On header files and dependencies

Dirk van Deun, dirk at dinf.vub.ac.be
March 2005, June 2005

Motivation

Earlier I developed some simple tools for what I call aspect colouring, or what you could also call concern colouring or API colouring, and which is a technique to make your editor highlight interesting aspects of program code to help you understand its overall structure, just like syntax colouring and automatic indentation help you see its local structure. My tools work best for projects with many separate and reasonably well-organised header files: the idea is that the programmer selects header files or sets of header files which correspond to interesting aspects of the project, and that the editor will then automatically colour anything related to these in separate colours.

The next problem to solve is of course how to identify header files which correspond to interesting aspects in a project that you have never worked on before, and how to do it simple and fast.

I would propose that interesting aspects are aspects that turn up in many places all over the project. Sometimes these are interesting because their dispersal makes them hard to understand; and sometimes they are interesting because they provide the structure that holds the project together. So the interesting header files should be among the ones that many other source files depend on. These dependencies can easily be abstracted and presented graphically by a tool, so that it will become evident which header files are central to the project. Selecting just the right header files will still be up to you, and should be done based on their names, some browsing, and lots of common sense.

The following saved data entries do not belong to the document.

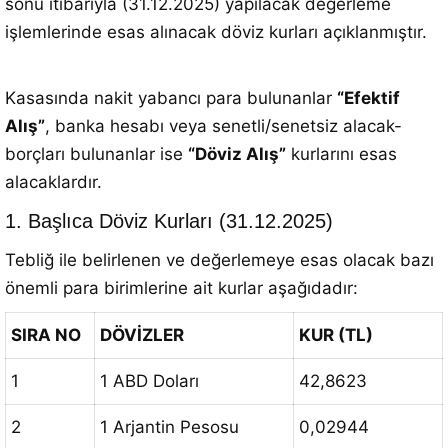
sonu itibarıyla (31.12.2025) yapılacak değerleme
işlemlerinde esas alınacak döviz kurları açıklanmıştır
.
Kasasında nakit yabancı para bulunanlar
“Efektif
Alış”
, banka hesabı veya senetli/senetsiz alacak-
borçları bulunanlar ise
“Döviz Alış”
kurlarını esas
alacaklardır.
1. Başlıca Döviz Kurları (31.12.2025)
Tebliğ ile belirlenen ve değerlemeye esas olacak bazı
önemli para birimlerine ait kurlar aşağıdadır
:
SIRA NO
DÖVİZLER
KUR (TL)
1
1 ABD Doları
42,8623
2
1 Arjantin Pesosu
0,02944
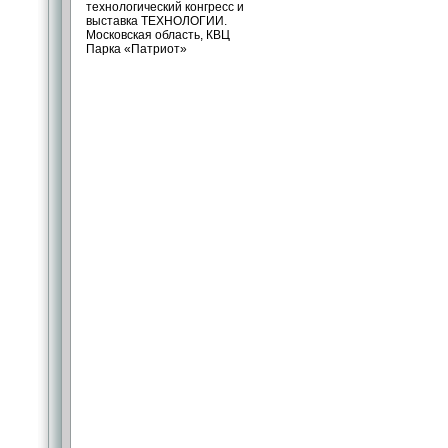
технологический конгресс и
выставка ТЕХНОЛОГИИ.
Московская область, КВЦ
Парка «Патриот»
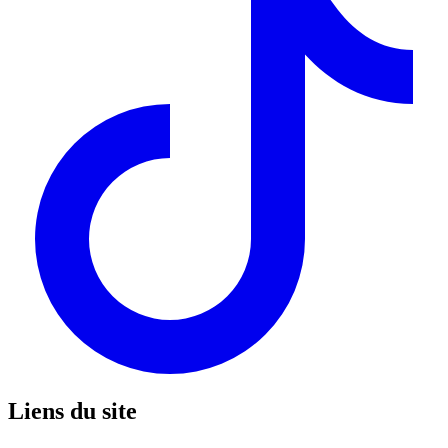
Liens du site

This is all very well for smallish projects, but there is a limit to what one graph can represent in a readable way. So we also need to be able to do a rough first selection of which header files may be important and which are not. I will propose a simple way of handling this too.

Drawing graphs

I wrote a shell script, cdeps, which takes a number of C source and header files as arguments, counts dependencies of function calls and macro expansions on function declarations and macro definitions among them, and presents these to the user in one big graph. Its output is written in the graph definition language of dot, one of the tools in the graphviz package, so the simplest use of the tool is as follows:

  cdeps *.c *.h > mygraph.dot
  dot -Tps mygraph.dot -o mygraph.ps

This will generate a text file mygraph.dot describing the graph, and a PostScript file mygraph.ps of the drawing itself. Dot can generate many other output formats, like .jpeg and .png, and even has facilities for generating clickable maps. More about dot can be read in the excellent graphviz documentation.

Note that the graph made in the above example will contain dependencies between source and header files, but also dependencies among header files. That may be interesting, but it can also generate lots of unwanted information. You might for instance be interested in which C library functions are used in your project, but you are probably not interested in the internal dependencies of the C library header files, so this is not the way to go:

  cdeps *.c *.h /usr/include/*.h > mygraph.dot

That is why cdeps has the option -p, which stands for "prepare". You use cdeps -p on a set of header files to generate a text database cdeps.db about their function declarations and macro definitions. This database will be used to locate function declarations and macro definitions during future runs of cdeps in the same directory. So if you do want to see internal dependencies among the header files in the current directory, but not among header files outside the current directory, you might do:

  cdeps -p *.h /usr/include/*.h
  cdeps *.c *.h > mygraph.dot
Expert users of gcc will be glad to hear that cdeps can handle the output of gcc -M and gcc -MM among its parameters, by simply ignoring doubles and the names of object files. So the following commands will achieve the same effect as above (or better, if the example above missed some relevant header files in other directories):
  cdeps -p `gcc -M *.c`
  cdeps *.c *.h > mygraph.dot

To conclude I should mention the option -z, which stands for "zoom", and which adds the functions and macros as nodes to the graph. (Nodes with the same incoming and outgoing edges are combined.) This can be interesting, but it can also generate very big and very messy graphs if used on more than 20 files or so.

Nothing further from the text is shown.